# Biomedical Semantic Search & Simplification Pipeline


## Summary
1. Required libraries
2. Data preprocessing

A. Encoder Part

3. Optimised encoder model configuration
4. Corpus encoding
5. Saving embeddings

B. Decoder Part

6. Decoder model configuration
7. Setting up user input for the chatbot


### 1. Required libraries

In [2]:
# library installation
! pip install adapters transformers torch pandas tqdm numpy -q

### 2. Data preprocessing
Steps to load data into Google Colab:

1. Go to your Google Drive.

2. Create a folder called `Project_NLP`.

3. Drag `OptimusPrime_for_GoogleColab.ipynb` notebook into it and doble-click on it.

4. The CRUCIAL step:

- In the top right corner, click on the small arrow next to 'Sign in' (or 'RAM/Disk').

- Select Change runtime type.

- Choose T4 GPU.

In [10]:
import os
import urllib.request
from google.colab import drive
from pathlib import Path
from tqdm import tqdm


# Connection to the drive
drive.mount('/content/drive')

# Data repertory creation
local_path = "/content/data_temp"

# Uploading data files
files = [
    ("https://zenodo.org/records/14801641/files/relish_documents.tsv","relish_documents.tsv"),
    ("https://zenodo.org/records/14801641/files/relevance_matrix.tsv", "relevance_matrix.tsv")
]

def download_with_progress(url, destination_path):
    class DownloadProgressBar(tqdm):
        def update_to(self, b=1, bsize=1, tsize=None):
            if tsize is not None:
                self.total = tsize
            self.update(b * bsize - self.n)

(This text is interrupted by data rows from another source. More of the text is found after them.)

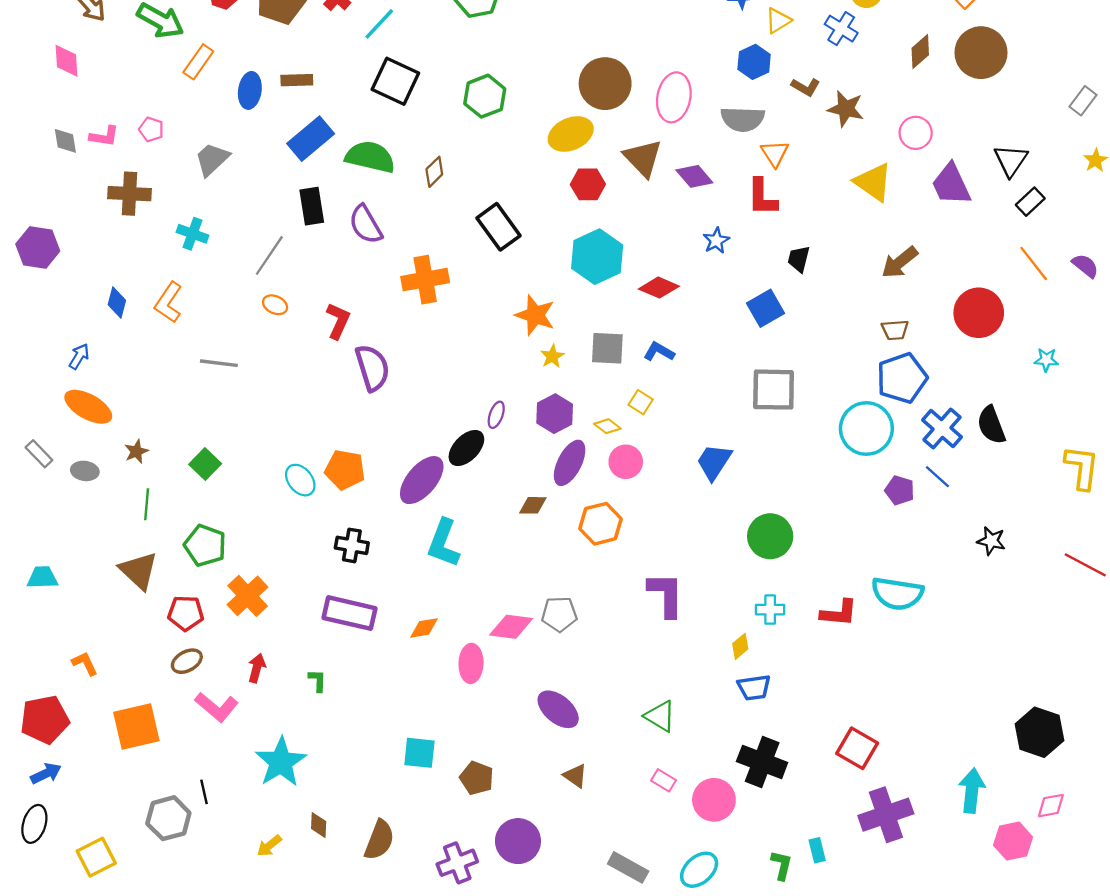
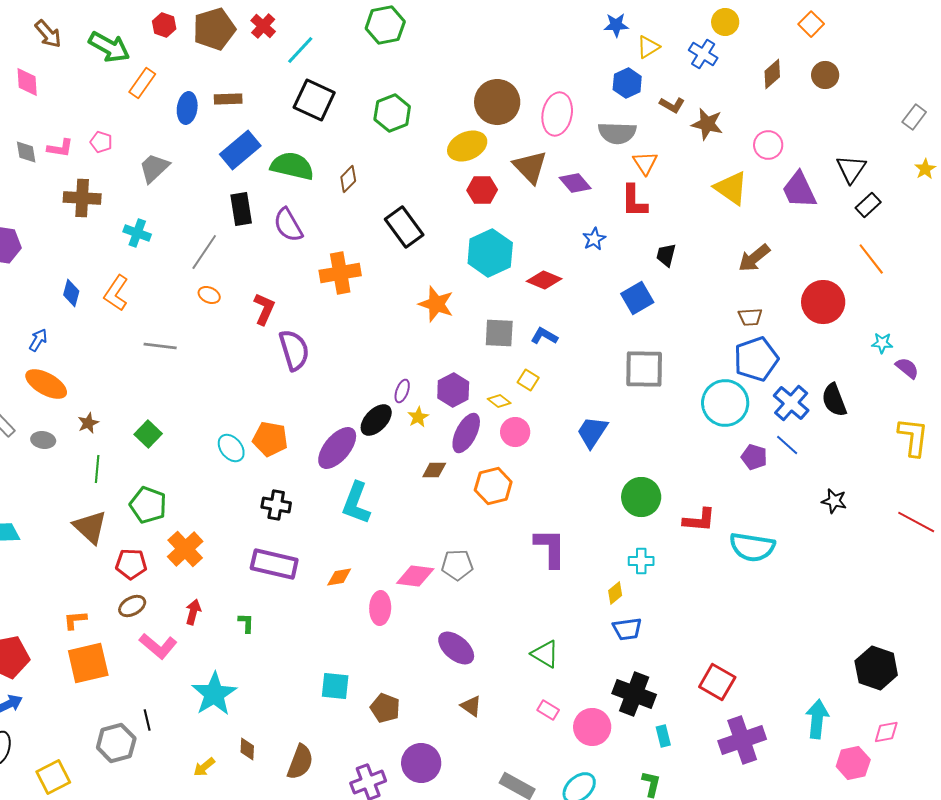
brown circle: (981, 53) -> (825, 75), size x0.6
purple semicircle: (1085, 266) -> (907, 368), moved
yellow star: (552, 356) -> (418, 417), moved
red L-shape: (839, 613) -> (699, 520), moved
orange L-shape: (85, 663) -> (75, 620), moved, turned -70
cyan rectangle: (817, 850) -> (663, 736), moved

    with DownloadProgressBar(unit='B', unit_scale=True, miniters=1, desc=os.path.basename(destination_path)) as t:
        urllib.request.urlretrieve(url, filename=destination_path, reporthook=t.update_to)

for url, filename in files:
    destination_path = os.path.join(local_path, filename)
    if not os.path.exists(destination_path):
        download_with_progress(url, destination_path)
    else:
        print(f"{filename} already exists in{local_path}. Download ignored.")

# 4. Verification
print("Files :")
print(os.listdir(local_path))


Drive already mounted at /content/drive; to attempt to forcibly remount, call drive.mount("/content/drive", force_remount=True).
relish_documents.tsv already exists in/content/data_temp. Download ignored.
relevance_matrix.tsv already exists in/content/data_temp. Download ignored.
Files :
['__MACOSX', 'relish_documents.tsv', 'data_BumbleBee', 'relevance_matrix.tsv']


In [12]:
import pandas as pd


# Corpus loading
corpus_file = f"{local_path}/relish_documents.tsv"

print("Loading corpus...")
corpus_df = pd.read_csv(corpus_file, sep='\t')

# Inspection structure
print(f"✓ Corpus: {len(corpus_df)} articles")

# Standardise column names
if 'PMID' in corpus_df.columns:
    corpus_df.rename(columns={'PMID': 'pmid', 'Title': 'title', 'Abstract': 'abstract'},
                     inplace=True)

# Cleaning up the corpus of articles without abstracts
corpus_df = corpus_df.dropna(subset=['abstract'])
corpus_df['pmid'] = corpus_df['pmid'].astype(str)

print(f"After cleaning: {len(corpus_df)} articles")
print(f"Columns: {corpus_df.columns.tolist()}")


Loading corpus...
✓ Corpus: 163189 articles
After cleaning: 163189 articles
Columns: ['pmid', 'title', 'abstract']


## A. Encoder part
<a href="https://huggingface.co/allenai/specter2">Specter2</a> is chosen to vectorise the corpus It is capable of generating task specific embeddings for scientific tasks.

### 3. Optimised model configuration

In [13]:
import torch
from tqdm import tqdm
from transformers import AutoTokenizer
from adapters import AutoAdapterModel
from torch.cuda.amp import autocast

# Batch & device configuration
device = "cuda"
BATCH_SIZE = 128

print(f"device: {torch.cuda.get_device_name(0)}")

tokenizer = AutoTokenizer.from_pretrained('allenai/specter2_base')
model = AutoAdapterModel.from_pretrained('allenai/specter2_base')
model.load_adapter("allenai/specter2", source="hf", load_as="proximity", set_active=True)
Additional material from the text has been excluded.